Group members
- Jake Andrasovsky
- Jua Han
- Lakshmi Prasanna Rangam
- Leah Stucky
We created several models to predict academic achievement based off the various factors we find are most influential. We ran analysis on the data and provided some visualizations. We deployed our findings on Heroku and included a form where the user can input new data that runs through our model and predict the grade score.

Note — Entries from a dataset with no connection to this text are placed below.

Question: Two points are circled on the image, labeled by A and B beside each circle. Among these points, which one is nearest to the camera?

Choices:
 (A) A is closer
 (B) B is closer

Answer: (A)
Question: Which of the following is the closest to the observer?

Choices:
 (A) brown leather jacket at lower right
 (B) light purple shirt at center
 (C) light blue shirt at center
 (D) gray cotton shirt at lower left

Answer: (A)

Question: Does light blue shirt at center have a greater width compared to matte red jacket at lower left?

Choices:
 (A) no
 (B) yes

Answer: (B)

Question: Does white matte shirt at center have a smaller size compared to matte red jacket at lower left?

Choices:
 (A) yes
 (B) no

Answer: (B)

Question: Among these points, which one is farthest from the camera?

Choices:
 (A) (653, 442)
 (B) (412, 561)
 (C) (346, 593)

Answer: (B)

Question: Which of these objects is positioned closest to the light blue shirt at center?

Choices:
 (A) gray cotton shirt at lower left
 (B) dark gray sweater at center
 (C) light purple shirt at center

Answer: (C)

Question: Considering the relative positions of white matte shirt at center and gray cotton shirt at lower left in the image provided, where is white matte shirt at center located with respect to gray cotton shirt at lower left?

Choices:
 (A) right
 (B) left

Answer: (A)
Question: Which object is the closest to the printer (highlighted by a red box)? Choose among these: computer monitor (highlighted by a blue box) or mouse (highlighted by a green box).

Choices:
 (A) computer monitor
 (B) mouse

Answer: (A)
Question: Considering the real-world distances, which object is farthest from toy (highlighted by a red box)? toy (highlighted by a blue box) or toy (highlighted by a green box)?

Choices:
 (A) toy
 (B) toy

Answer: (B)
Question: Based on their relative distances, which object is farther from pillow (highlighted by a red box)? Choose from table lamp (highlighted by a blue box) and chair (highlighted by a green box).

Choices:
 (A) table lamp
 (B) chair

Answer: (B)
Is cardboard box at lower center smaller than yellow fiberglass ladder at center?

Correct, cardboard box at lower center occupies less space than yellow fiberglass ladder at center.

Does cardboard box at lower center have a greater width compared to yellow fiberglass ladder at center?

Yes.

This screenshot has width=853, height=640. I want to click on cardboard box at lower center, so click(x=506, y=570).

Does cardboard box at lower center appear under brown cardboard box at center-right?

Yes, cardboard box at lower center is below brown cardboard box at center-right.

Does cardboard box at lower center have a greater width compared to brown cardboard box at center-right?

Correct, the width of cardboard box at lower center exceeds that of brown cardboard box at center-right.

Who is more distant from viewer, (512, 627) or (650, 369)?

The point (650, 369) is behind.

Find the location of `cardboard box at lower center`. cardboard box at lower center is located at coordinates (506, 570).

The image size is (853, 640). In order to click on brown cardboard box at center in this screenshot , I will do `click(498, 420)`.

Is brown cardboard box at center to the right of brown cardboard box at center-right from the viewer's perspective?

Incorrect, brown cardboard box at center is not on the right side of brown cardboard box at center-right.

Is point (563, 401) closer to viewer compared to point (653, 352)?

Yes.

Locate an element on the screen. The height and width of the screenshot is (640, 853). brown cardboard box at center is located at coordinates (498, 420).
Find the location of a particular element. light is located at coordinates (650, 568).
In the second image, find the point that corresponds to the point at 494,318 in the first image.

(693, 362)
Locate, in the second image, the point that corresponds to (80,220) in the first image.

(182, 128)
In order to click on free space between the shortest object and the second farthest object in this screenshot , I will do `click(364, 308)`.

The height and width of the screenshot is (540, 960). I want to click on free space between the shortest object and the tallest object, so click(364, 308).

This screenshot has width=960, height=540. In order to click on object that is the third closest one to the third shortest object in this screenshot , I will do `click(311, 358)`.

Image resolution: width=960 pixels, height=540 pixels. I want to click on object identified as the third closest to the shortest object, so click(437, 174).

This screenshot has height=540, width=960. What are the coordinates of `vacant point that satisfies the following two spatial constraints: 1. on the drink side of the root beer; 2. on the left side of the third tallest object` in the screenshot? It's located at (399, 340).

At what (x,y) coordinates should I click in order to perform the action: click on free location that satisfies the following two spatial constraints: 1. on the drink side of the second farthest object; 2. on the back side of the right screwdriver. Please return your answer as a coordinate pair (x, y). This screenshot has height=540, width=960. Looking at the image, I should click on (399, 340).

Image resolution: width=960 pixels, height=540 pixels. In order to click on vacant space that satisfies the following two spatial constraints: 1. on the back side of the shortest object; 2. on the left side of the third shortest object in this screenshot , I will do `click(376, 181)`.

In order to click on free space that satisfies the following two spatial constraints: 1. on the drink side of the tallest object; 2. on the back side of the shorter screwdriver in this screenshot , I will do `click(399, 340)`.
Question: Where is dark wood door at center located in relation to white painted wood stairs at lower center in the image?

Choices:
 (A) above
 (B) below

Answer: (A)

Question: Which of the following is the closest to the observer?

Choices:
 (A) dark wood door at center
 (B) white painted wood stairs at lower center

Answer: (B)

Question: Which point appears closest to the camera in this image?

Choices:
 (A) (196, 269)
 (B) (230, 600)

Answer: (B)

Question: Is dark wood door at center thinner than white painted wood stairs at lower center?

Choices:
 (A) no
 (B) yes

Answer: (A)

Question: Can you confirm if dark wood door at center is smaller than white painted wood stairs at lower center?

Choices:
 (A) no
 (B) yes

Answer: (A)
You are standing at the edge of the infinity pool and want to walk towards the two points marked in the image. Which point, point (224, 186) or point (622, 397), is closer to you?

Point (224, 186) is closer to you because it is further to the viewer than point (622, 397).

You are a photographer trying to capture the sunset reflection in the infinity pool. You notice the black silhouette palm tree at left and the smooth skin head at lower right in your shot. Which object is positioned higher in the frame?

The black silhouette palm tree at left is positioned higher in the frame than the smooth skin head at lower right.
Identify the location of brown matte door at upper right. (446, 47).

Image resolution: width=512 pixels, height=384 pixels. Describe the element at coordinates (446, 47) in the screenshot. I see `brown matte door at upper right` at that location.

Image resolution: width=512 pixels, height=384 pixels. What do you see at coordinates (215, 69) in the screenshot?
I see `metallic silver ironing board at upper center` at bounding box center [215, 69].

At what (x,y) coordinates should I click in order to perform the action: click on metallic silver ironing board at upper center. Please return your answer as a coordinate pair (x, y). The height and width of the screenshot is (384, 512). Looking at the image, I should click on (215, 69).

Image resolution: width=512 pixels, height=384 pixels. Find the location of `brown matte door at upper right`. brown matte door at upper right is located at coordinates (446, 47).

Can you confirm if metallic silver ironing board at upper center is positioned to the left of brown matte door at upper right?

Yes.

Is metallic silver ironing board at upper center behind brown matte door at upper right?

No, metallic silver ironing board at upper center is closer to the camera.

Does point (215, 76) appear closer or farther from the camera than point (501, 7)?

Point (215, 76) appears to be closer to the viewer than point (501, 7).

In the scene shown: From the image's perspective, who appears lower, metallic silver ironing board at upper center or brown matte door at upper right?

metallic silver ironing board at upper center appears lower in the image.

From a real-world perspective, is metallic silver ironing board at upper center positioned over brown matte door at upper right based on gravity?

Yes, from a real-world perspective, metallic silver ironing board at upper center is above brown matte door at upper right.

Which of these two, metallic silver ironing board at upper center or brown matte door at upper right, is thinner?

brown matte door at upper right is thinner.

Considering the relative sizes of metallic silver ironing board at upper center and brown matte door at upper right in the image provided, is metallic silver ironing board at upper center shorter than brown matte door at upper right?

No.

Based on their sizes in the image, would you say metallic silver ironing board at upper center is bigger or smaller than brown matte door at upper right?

Two datasets are provided regarding the performance in two subjects: Mathematics (mat) and Portuguese language (por). Each contains student academic performance and contributing factors including age, sex, parental education level, study time, and various other demographic and social attributes (30 in total). The data was acquired using school reports and student questionaires for two schools in Portugal. We combined the two datasets (total of 1044 rows) to create machine learning models and visualizations. Source: https://archive.ics.uci.edu/ml/datasets/student+performance
We created machine learning models - Logistic Regression, Decision Trees , Random Forests and Deep Learning - to find out which model has the highest accuracy. We chose to use the Logistic Regression model which has the highest accuracy of 0.67 to predict the student performance. The five most influential factors were free time, age, health status, weekend alcohol consumption, going out with friends, which we later integrated into our final model to make the prediction.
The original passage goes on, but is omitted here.